Comparison of models and measurements at Millstone Hill during the January 24–26, 1993, minor storm interval


  • M. J. Buonsanto,

  • M. Codrescu,

  • B. A. Emery,

  • C. G. Fesen,

  • T. J. Fuller-Rowell,

  • D. J. Melendez-Alvira,

  • D. P. Sipler


Results from four first-principle models are compared with Millstone Hill incoherent scatter radar and Fabry-Perot interferometer measurements taken during January 24–26, 1993, a period which included a minor geomagnetic storm. The models used in this study are the thermosphere ionosphere electrodynamics general circulation model (TIEGCM) with and without forcings from the assimilative mapping of ionospheric electrodynamics (AMIE) technique, the coupled thermosphere ionosphere model (CTIM), and the field line interhemispheric plasma (FLIP) model. The present study is the first time the AMIE inputs have been used in the TIEGCM model. TIEGCM and CTIM both underestimate the neutral temperature because of an underestimation of the Joule heating rate.

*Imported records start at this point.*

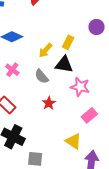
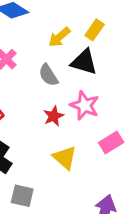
pink star: (80, 87) -> (85, 105), moved
yellow triangle: (73, 141) -> (65, 158), moved

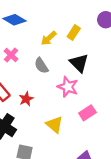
black triangle: (84, 62) -> (79, 63), moved, turned 30
red star: (54, 116) -> (26, 99), moved

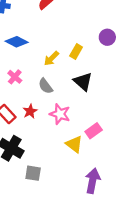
pink star: (68, 87) -> (60, 114), moved
red star: (26, 99) -> (30, 111), moved
yellow triangle: (54, 124) -> (74, 144), moved

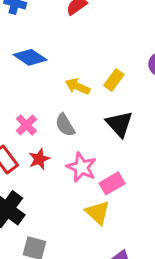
yellow arrow: (51, 58) -> (78, 86), turned 63
pink cross: (15, 77) -> (26, 125), moved
pink rectangle: (94, 131) -> (112, 183), moved

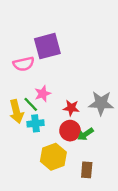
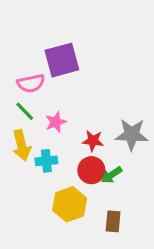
green line: (31, 104) -> (25, 111), moved

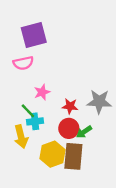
purple square: (62, 60) -> (34, 35), moved
green line: (25, 111) -> (28, 111), moved
yellow arrow: (22, 145) -> (21, 137), moved
brown rectangle: (113, 221) -> (73, 156), moved, size x1.6

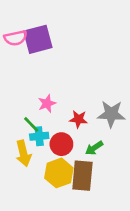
pink semicircle: (23, 63) -> (16, 38), moved
red circle: (69, 128) -> (61, 144), moved

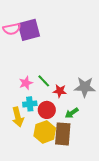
pink star: (47, 103) -> (26, 83), moved
green line: (31, 124) -> (44, 81), moved

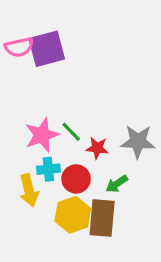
pink star: (26, 83) -> (42, 135), size x1.5

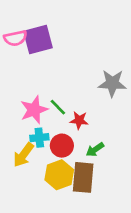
gray star: (138, 142) -> (112, 83), moved
yellow arrow: (29, 190) -> (23, 155), turned 50

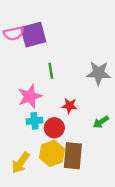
green line: (58, 107) -> (51, 71), moved, turned 35
green arrow: (95, 150) -> (101, 122), moved
yellow arrow: (23, 155) -> (21, 163), moved

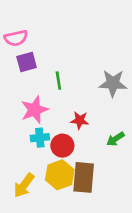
purple square: (33, 35) -> (27, 62), moved, size x0.7

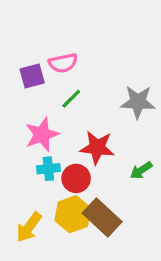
pink semicircle: (16, 38) -> (63, 63), moved
green line: (58, 81) -> (71, 99), turned 54
red star: (80, 120) -> (97, 148), size x1.5
brown rectangle: (84, 177) -> (102, 217), turned -52

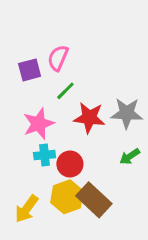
pink semicircle: (63, 63) -> (58, 58), turned 125
gray star: (138, 102) -> (127, 113), moved
red star: (97, 148) -> (89, 118), moved

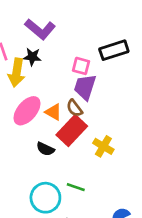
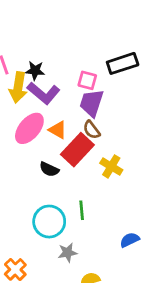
purple L-shape: (40, 29) -> (44, 93), moved
brown semicircle: (74, 108) -> (92, 130), moved
green line: (76, 187) -> (82, 210), turned 66

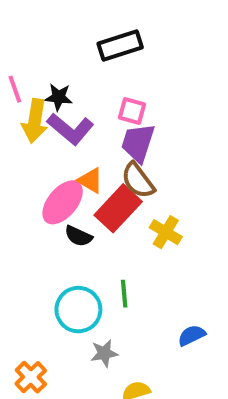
black rectangle: (123, 63) -> (120, 45), moved
pink ellipse: (29, 128) -> (63, 202), moved
brown semicircle: (92, 130) -> (138, 180), size x1.4

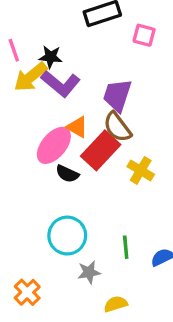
pink square: (132, 111) -> (144, 35), moved
yellow arrow: (35, 121) -> (31, 77), turned 42
green line: (124, 294) -> (126, 247), moved

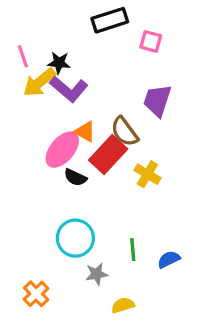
purple trapezoid: (117, 95) -> (157, 100), moved

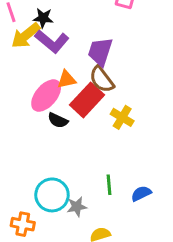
purple trapezoid: (157, 100) -> (100, 52), moved
orange triangle: (85, 132) -> (67, 79), turned -42
cyan circle: (75, 238) -> (52, 195), moved
orange cross: (36, 294) -> (23, 224), turned -35

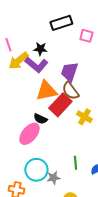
black star: (43, 18) -> (40, 49), moved
orange triangle: (67, 79) -> (46, 91), size x1.6
pink ellipse: (46, 96) -> (29, 134), moved

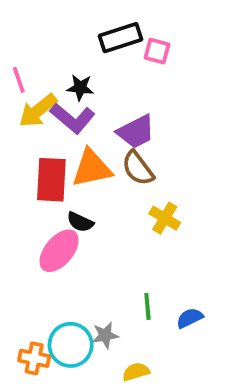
pink square: (86, 36) -> (157, 51), moved
purple trapezoid: (69, 72) -> (136, 132), turned -135
red rectangle: (60, 105) -> (51, 180), moved, turned -40
cyan circle: (36, 170) -> (71, 345), moved

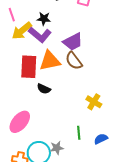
yellow cross: (165, 218) -> (94, 102), moved
pink ellipse: (59, 251) -> (20, 122), moved

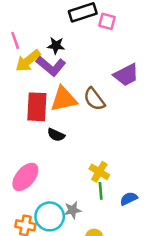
purple trapezoid: (73, 42) -> (126, 75), moved
yellow cross: (94, 102) -> (99, 172), moved

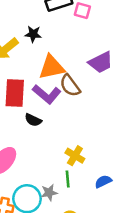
purple L-shape: (51, 66) -> (47, 94), moved
orange triangle: (64, 99) -> (52, 67), moved
green line: (101, 191) -> (68, 179), moved

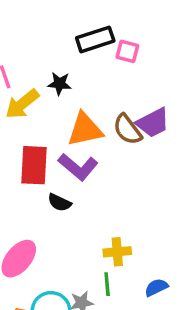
brown semicircle: (70, 86) -> (127, 129), moved
yellow cross: (75, 156) -> (117, 252), turned -36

An increase in the high latitude Joule heating would modify the thermospheric circulation. This could result in increases in N2 and O2 density above Millstone Hill, which would decrease the AMIE TIEGCM peak electron density (NmF2) to agree better with the observations, but would result in poorer agreement between CTIM and the data. The FLIP model NmF2 is a little low compared to the data, perhaps because of an inadequacy of the mass spectrometer incoherent scatter (MSIS) 86 model composition or the H+ flux in the model. Good agreement is obtained between atomic oxygen density [O] given by MSIS and [O] obtained from the radar data using a heat balance equation, provided an O+–O collision frequency factor of 1.3 is used. While the TIEGCM underestimates the electron and ion temperatures, the FLIP model reproduces major features of the data, apart from a large nighttime enhancement in Te. During the minor storm interval the observed neutral winds show alternating equatorward surges and abatements apparently due to passage of traveling atmospheric disturbances (TADs) seen in the model results. These are associated with a late evening increase observed in NmF2 accompanied by a large increase in F2 peak height (hmF2). These perturbations in NmF2 and hmF2 are not reproduced by the TIEGCM or CTIM. The NmF2 increase may be due to a decrease in O+ recombination rate caused by the higher hmF2, combined with compressional effects of a TAD and an enhanced downward flux of O+ ions.